Dans les Bouches-du-Rhône, lorsqu'on évoque la commune de Fos-sur-Mer, on a plutôt tendance à penser port industriel, complexe pétrochimique et pollution. Mais cela pourrait bien changer grâce à un projet de réhabilitation des salins qui conjugue aquaculture durable, captation de CO2 et éducation à l'environnement. Porté par l'association de protection de l'environnement EVE ( Eau et vie pour l'environnement), le projet a vu le jour en 2006 après le rachat des salins par la communauté d'agglomération Ouest Provence. À ces deux structures, s'est greffé un groupe d'aquaculteurs soucieux d'intégrer le développement durable. « Pour nourrir les poissons d'élevage, deux solutions existent : les poissons pêchés en mer, une pratique peu écologique au vu de la diminution des stocks halieutiques, et les micro-organismes planctoniques élevés en bassins. Or jusqu'alors, pour produire ces micro-organismes qui se nourrissent de dioxyde de carbone, on achetait ce gaz en bonbonnes. Mais du CO2, on en a plein dans l'atmosphère, gratuitement, c'est même un problème. L'idée est donc de l'utiliser pour alimenter nos micro-algues qui nourriront ensuite les poissons. Le gaz carbonique rejeté par les industries phocéennes devient notre matière première », explique Jean-Marie Puff, l'un des aquaculteurs à l'origine du projet. D'une pierre, deux coups : l'aquaculture devient non seulement durable, mais permet aussi de capter une quantité non négligeable des rejets de ce gaz à effet de serre. « Sur une même surface et grâce à un pouvoir de photosynthèse supérieur à celui des arbres, les algues captent jusqu'à dix fois plus de CO2 qu'une forêt. Ainsi, en à peine quelques jours, une tonne de CO2 est transformée en 500 kg d'algues sèches », poursuit Marc Del Corso, attaché de conservation du patrimoine à Ouest Provence.

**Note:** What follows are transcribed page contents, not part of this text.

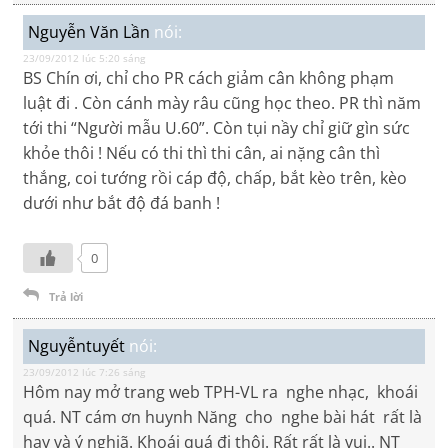
Nguyễn Văn Lần
nói:
23/09/2012 lúc 5:20 sáng
BS Chín ơi, chỉ cho PR cách giảm cân không phạm
luật đi . Còn cánh mày râu cũng học theo. PR thì năm
tới thi “Người mẫu U.60”. Còn tụi nầy chỉ giữ gìn sức
khỏe thôi ! Nếu có thi thì thi cân, ai nặng cân thì
thắng, coi tướng rồi cáp độ, chấp, bắt kèo trên, kèo
dưới như bắt độ đá banh !
0
Trả lời
Nguyễntuyết
nói:
23/09/2012 lúc 7:26 sáng
Hôm nay mở trang web TPH-VL ra nghe nhạc, khoái
quá. NT cám ơn huynh Năng cho nghe bài hát rất là
hay và ý nghiã. Khoái quá đi thôi. Rất rất là vui.. NT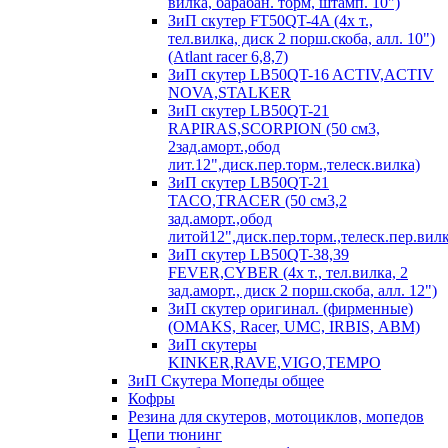
вилка, барабан. торм, штамп. 10")
ЗиП скутер FT50QT-4A (4х т.,
тел.вилка, диск 2 порш.скоба, алл. 10")
(Atlant racer 6,8,7)
ЗиП скутер LB50QT-16 ACTIV,ACTIV
NOVA,STALKER
ЗиП скутер LB50QT-21
RAPIRAS,SCORPION (50 см3,
2зад.аморт.,обод
лит.12",диск.пер.торм.,телеск.вилка)
ЗиП скутер LB50QT-21
TACO,TRACER (50 см3,2
зад.аморт.,обод
литой12",диск.пер.торм.,телеск.пер.вилк
ЗиП скутер LB50QT-38,39
FEVER,CYBER (4х т., тел.вилка, 2
зад.аморт., диск 2 порш.скоба, алл. 12")
ЗиП скутер оригинал. (фирменные)
(OMAKS, Racer, UMC, IRBIS, АВМ)
ЗиП скутеры
KINKER,RAVE,VIGO,TEMPO
ЗиП Скутера Мопеды общее
Кофры
Резина для скутеров, мотоциклов, мопедов
Цепи тюнинг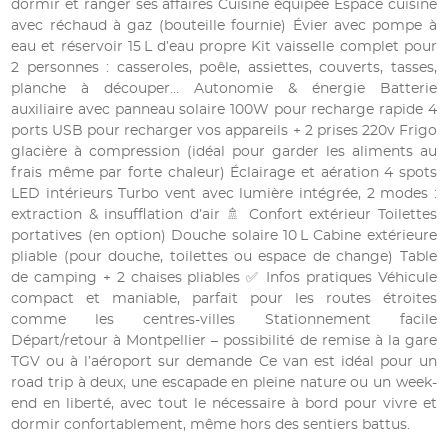
dormir et ranger ses affaires Cuisine équipée Espace cuisine
avec réchaud à gaz (bouteille fournie) Évier avec pompe à
eau et réservoir 15 L d’eau propre Kit vaisselle complet pour
2 personnes : casseroles, poêle, assiettes, couverts, tasses,
planche à découper… Autonomie & énergie Batterie
auxiliaire avec panneau solaire 100W pour recharge rapide 4
ports USB pour recharger vos appareils + 2 prises 220v Frigo
glacière à compression (idéal pour garder les aliments au
frais même par forte chaleur) Éclairage et aération 4 spots
LED intérieurs Turbo vent avec lumière intégrée, 2 modes :
extraction & insufflation d’air 🚿 Confort extérieur Toilettes
portatives (en option) Douche solaire 10 L Cabine extérieure
pliable (pour douche, toilettes ou espace de change) Table
de camping + 2 chaises pliables ✅ Infos pratiques Véhicule
compact et maniable, parfait pour les routes étroites
comme les centres-villes Stationnement facile
Départ/retour à Montpellier – possibilité de remise à la gare
TGV ou à l’aéroport sur demande Ce van est idéal pour un
road trip à deux, une escapade en pleine nature ou un week-
end en liberté, avec tout le nécessaire à bord pour vivre et
dormir confortablement, même hors des sentiers battus.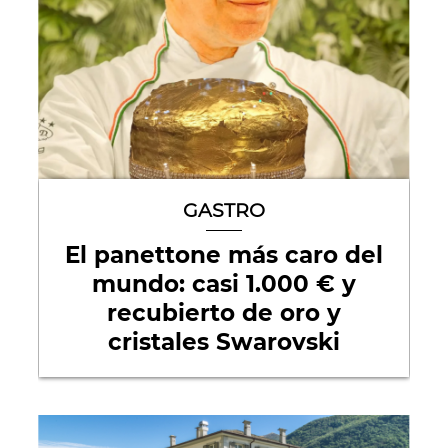
GASTRO
El panettone más caro del
mundo: casi 1.000 € y
recubierto de oro y
cristales Swarovski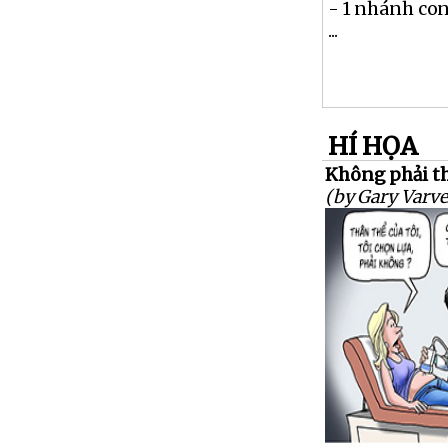
- 1 nhánh co
...
HÍ HỌA
Không phải th
(by Gary Varve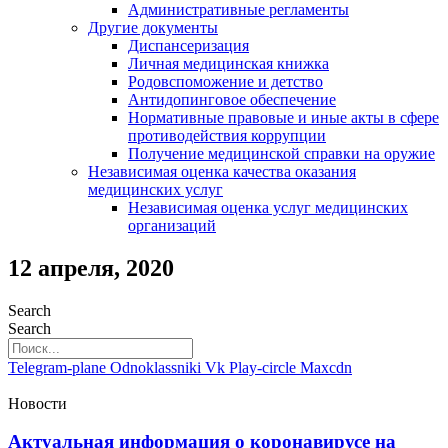
Административные регламенты
Другие документы
Диспансеризация
Личная медицинская книжка
Родовспоможение и детство
Антидопинговое обеспечение
Нормативные правовые и иные акты в сфере
противодействия коррупции
Получение медицинской справки на оружие
Независимая оценка качества оказания
медицинских услуг
Независимая оценка услуг медицинскиx
организаций
12 апреля, 2020
Search
Search
Telegram-plane
Odnoklassniki
Vk
Play-circle
Maxcdn
Новости
Актуальная информация о коронавирусе на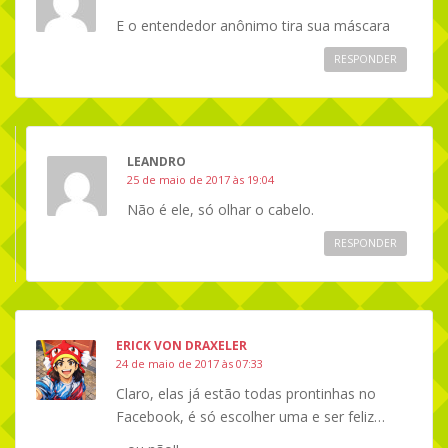
E o entendedor anônimo tira sua máscara
RESPONDER
LEANDRO
25 de maio de 2017 às 19:04
Não é ele, só olhar o cabelo.
RESPONDER
ERICK VON DRAXELER
24 de maio de 2017 às 07:33
Claro, elas já estão todas prontinhas no
Facebook, é só escolher uma e ser feliz…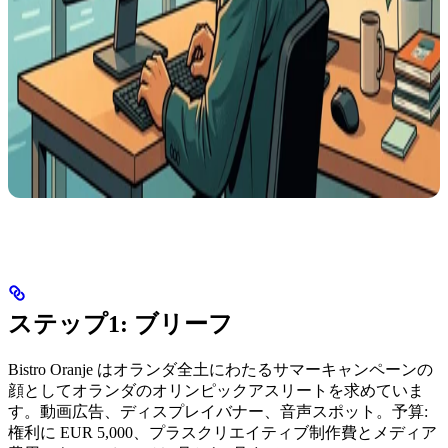
ステップ1: ブリーフ
Bistro Oranje はオランダ全土にわたるサマーキャンペーンの
顔としてオランダのオリンピックアスリートを求めていま
す。動画広告、ディスプレイバナー、音声スポット。予算:
権利に EUR 5,000、プラスクリエイティブ制作費とメディア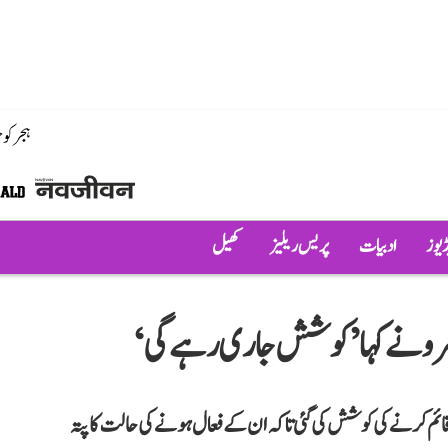
ہجر کو
ڈیوز
ادبیات
پریس ریلیز
کھیل
سرو نے کہا ’کوشش جاری رہے گی‘
 قائم کرنے کی کوشش کی گئی تاکہ ان کے فعال ہونے کی حالت کا پتہ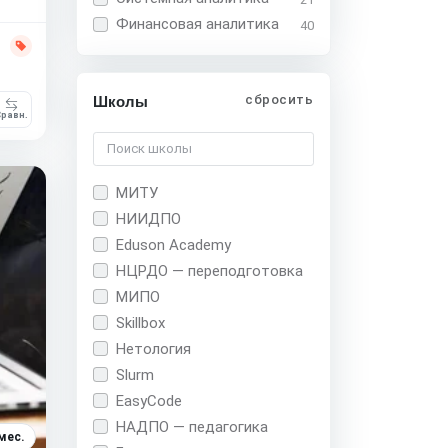
Финансовая аналитика
40
сбросить
Школы
равн.
МИТУ
НИИДПО
Eduson Academy
НЦРДО — переподготовка
МИПО
Skillbox
Нетология
Slurm
EasyCode
НАДПО — педагогика
мес.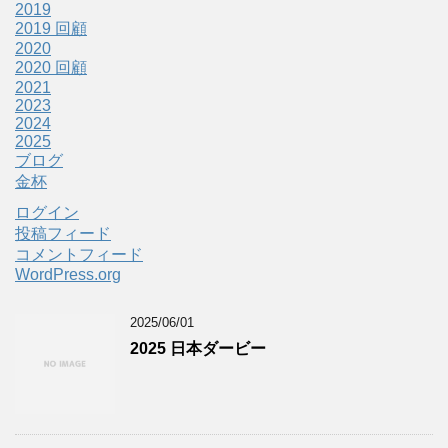
2019
2019 回顧
2020
2020 回顧
2021
2023
2024
2025
ブログ
金杯
ログイン
投稿フィード
コメントフィード
WordPress.org
2025/06/01
2025 日本ダービー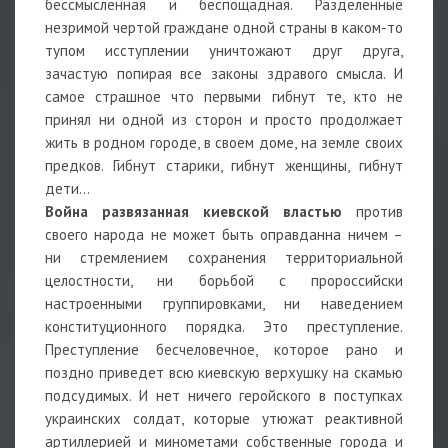
бессмысленная и беспощадная. Разделенные
незримой чертой граждане одной страны в каком-то
тупом исступлении уничтожают друг друга,
зачастую попирая все законы здравого смысла. И
самое страшное что первыми гибнут те, кто не
принял ни одной из сторон и просто продолжает
жить в родном городе, в своем доме, на земле своих
предков. Гибнут старики, гибнут женщины, гибнут
дети…
Война развязанная киевской властью
против
своего народа не может быть оправданна ничем –
ни стремлением сохранения территориальной
целостности, ни борьбой с пророссийски
настроенными группировками, ни наведением
конституционного порядка. Это преступление.
Преступление бесчеловечное, которое рано и
поздно приведет всю киевскую верхушку на скамью
подсудимых. И нет ничего геройского в поступках
украинских солдат, которые утюжат реактивной
артиллерией и минометами собственные города и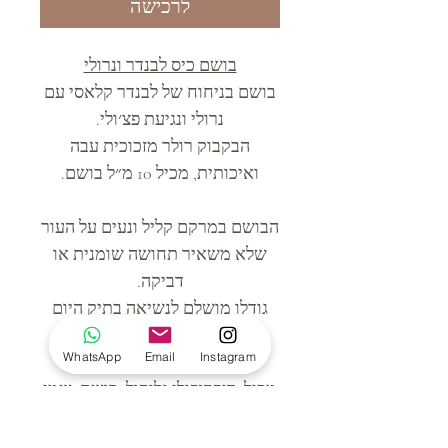
לרכישה
בושם כיס לבנדר ונרולי
בושם בניחוח של לבנדר קלאסי עם
נרולי ונגיעת פצ׳ולי.
הבקבוק רולר מזכוכית עבה
ואיכותית, מכיל 10 מ״ל בושם.
הבושם במרקם קליל ונעים על העור
שלא משאיר תחושה שומנית או
דביקה.
גודלו מושלם לנשיאה בתיק היום
יומי או לטיולים ונסיעות.
WhatsApp
Email
Instagram
מכיל: דיפרופילן גליקול, בושם, שמן
אתרי לבנדר ושמן אתרי פצ׳ולי.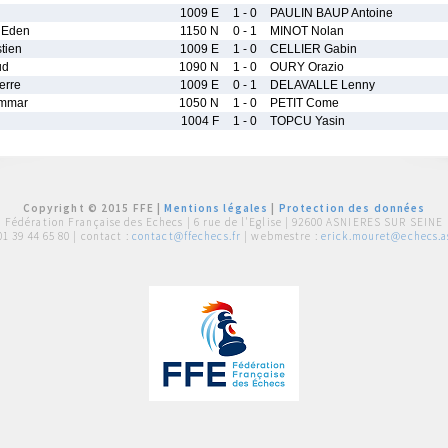
1009 E
1 - 0
PAULIN BAUP Antoine
Eden
1150 N
0 - 1
MINOT Nolan
tien
1009 E
1 - 0
CELLIER Gabin
ud
1090 N
1 - 0
OURY Orazio
erre
1009 E
0 - 1
DELAVALLE Lenny
mmar
1050 N
1 - 0
PETIT Come
1004 F
1 - 0
TOPCU Yasin
Copyright © 2015 FFE |
Mentions légales
|
Protection des données
Fédération Française des Echecs |
6 rue de l'Eglise | 92600 ASNIERES SUR SEINE
01 39 44 65 80
| contact :
contact@ffechecs.fr
| webmestre :
erick.mouret@echecs.as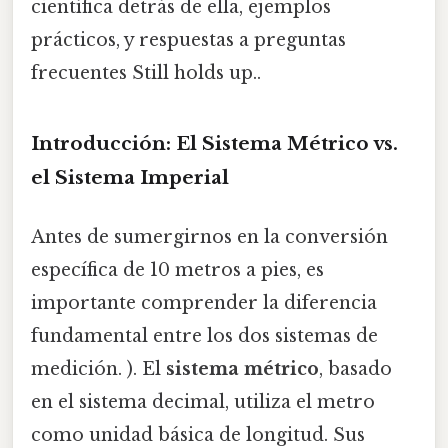
científica detrás de ella, ejemplos
prácticos, y respuestas a preguntas
frecuentes Still holds up..
Introducción: El Sistema Métrico vs.
el Sistema Imperial
Antes de sumergirnos en la conversión
específica de 10 metros a pies, es
importante comprender la diferencia
fundamental entre los dos sistemas de
medición. ). El
sistema métrico
, basado
en el sistema decimal, utiliza el metro
como unidad básica de longitud. Sus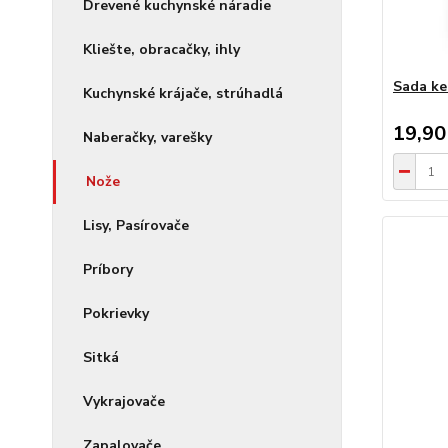
Drevené kuchynské náradie
Kliešte, obracačky, ihly
Sada ke
Kuchynské krájače, strúhadlá
19,90
Naberačky, varešky
Nože
Lisy, Pasírovače
Príbory
Pokrievky
Sitká
Vykrajovače
Zapalovače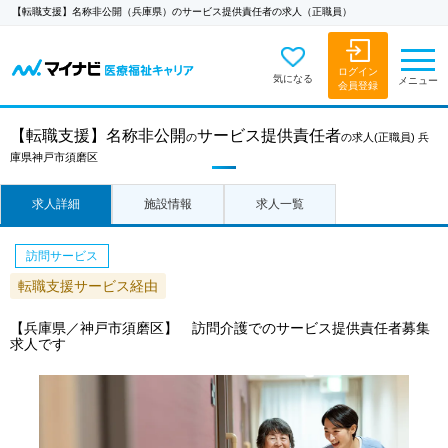
【転職支援】名称非公開（兵庫県）のサービス提供責任者の求人（正職員）
ログイン
気になる
メニュー
会員登録
【転職支援】
名称非公開
サービス提供責任者
の
の求人
(正職員)
兵
庫県神戸市須磨区
求人詳細
施設情報
求人一覧
訪問サービス
転職支援サービス経由
【兵庫県／神戸市須磨区】 訪問介護でのサービス提供責任者募集
求人です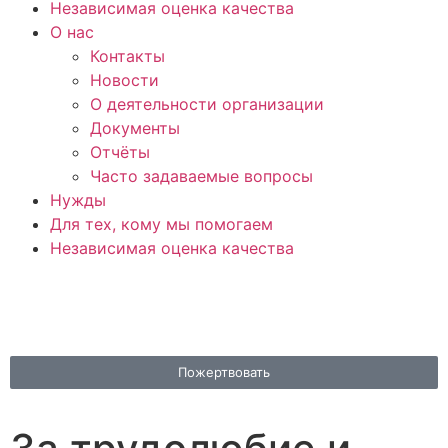
Независимая оценка качества
О нас
Контакты
Новости
О деятельности организации
Документы
Отчёты
Часто задаваемые вопросы
Нужды
Для тех, кому мы помогаем
Независимая оценка качества
Пожертвовать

Le site se voit également pionnier sur les biocarburants. « Alors que la production des biocarburants à partir de plantes terrestres utilise eau et pesticides, les algues pourraient constituer une solution alternative très intéressante », avance Jean-Marie Puff. Et à ceux qui les accusent de surfer opportunément sur la vague du développement durable, Marc Del Corso l'assure : « Le but de ce projet n'est pas de monter une grosse entreprise rentable, mais plutôt de créer un lieu de présentation des écosystèmes et de R et D dans le domaine de l'environnement ». Parce qu'à Fos, si on a du pétrole, on a aussi plein d'idées... pour tenter de s'en passer.
Double dividende
Si la remise en eaux des salins et le comblement de quelques brèches sur les digues devraient se faire cette année, 2008 sera surtout consacrée à l'élaboration d'un projet détaillé. Les travaux commenceront en 2009 et devraient durer entre deux et trois ans. Pour l'heure, l'intercommunalité Ouest Provence a versé 30 000 euros sur un projet estimé à 5 millions, la rénovation du bâtiment représentant plus de la moitié de cette somme. Mais le maire de Fos, René Raimondi, est confiant quant au financement de son « bébé » ; il a prévu de solliciter directement les producteurs de CO2 présents sur la commune afin qu'ils s'investissent dans ce dossier. Un moyen pour les industriels de redorer leur image en termes d'environnement, mais surtout d'appliquer au pied de la lettre le principe pollueur-payeur.